TUCKER: Raitt wrote the bittersweet lyrics to “Livin’ For The Ones” and this album is unusual for having four songs written by Raitt, who spent most of her career interpreting other writers’ songs. She said in recent interviews that she was partially inspired to write after thinking deeply about the death of John Prine in 2020. You can hear Prine’s influence in “Down The Hall,” in which she plucks her guitar and sings in the character of a person tending to frail patients in a hospice.

(SOUNDBITE OF SONG, “DOWN THE HALL”)

RAITT: (Singing) I had the flu in a prison infirmary. My last day, I looked up and saw a man wheeled round the corner, down to skin and bones, that’s all. I asked the nurse where he was going. She said hospice down the hall. He probably won’t be in there long. In a day, we’ll get the call. I asked if they let family in. She said not really at the end. Truth is, a lot don’t have someone, no friends or next of kin. The thought of those guys goin’ out alone…
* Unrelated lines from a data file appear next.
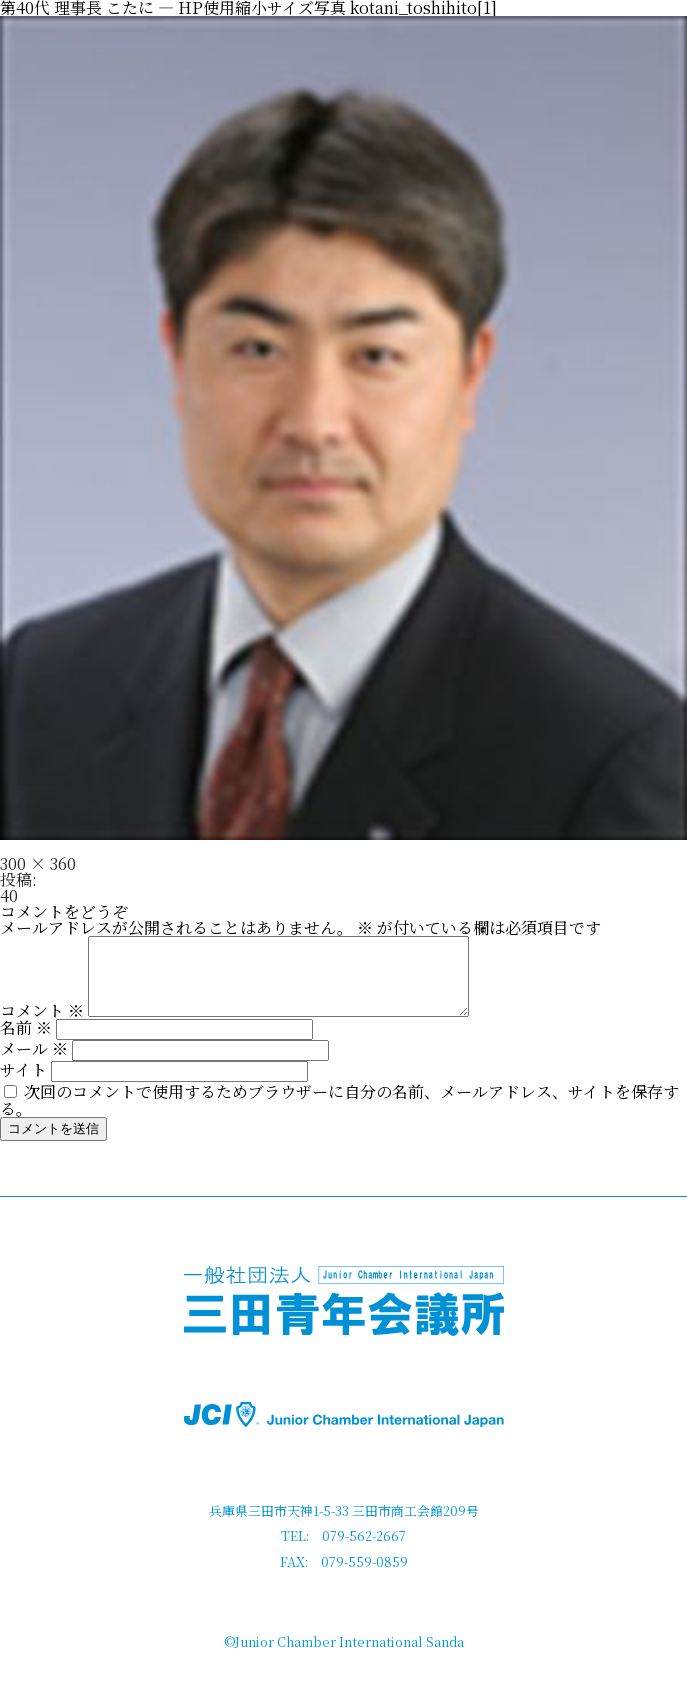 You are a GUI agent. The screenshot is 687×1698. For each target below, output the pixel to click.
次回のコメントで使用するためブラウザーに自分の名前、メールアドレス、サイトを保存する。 (339, 1115)
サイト (23, 1084)
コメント (42, 1025)
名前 (26, 1042)
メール (34, 1063)
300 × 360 (38, 863)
TUCKER: That is a voice of compassion and generosity, qualities many of us encounter all too rarely these days. Bonnie Raitt has always been an intriguingly complex figure, a singer-songwriter with a social conscience who’s kept sloganeering out of her music, a lusty, salty, good time gal with the work ethic of a disciplined artist, a vocalist who treats romance and relationships as things that require patience and maturity. At the age of 72 and 50 years since the release of her first album, she’s poured a lifetime of those attributes into this new one.

(SOUNDBITE OF SONG, “BLAME IT ON ME”)

RAITT: (Singing) Blame it on me. Hold up my faults for all to see. Truth is love’s first first casualty. Blame it on me. Blame it on me. It’s not the way love’s supposed to be. How can you so casually blame it on me?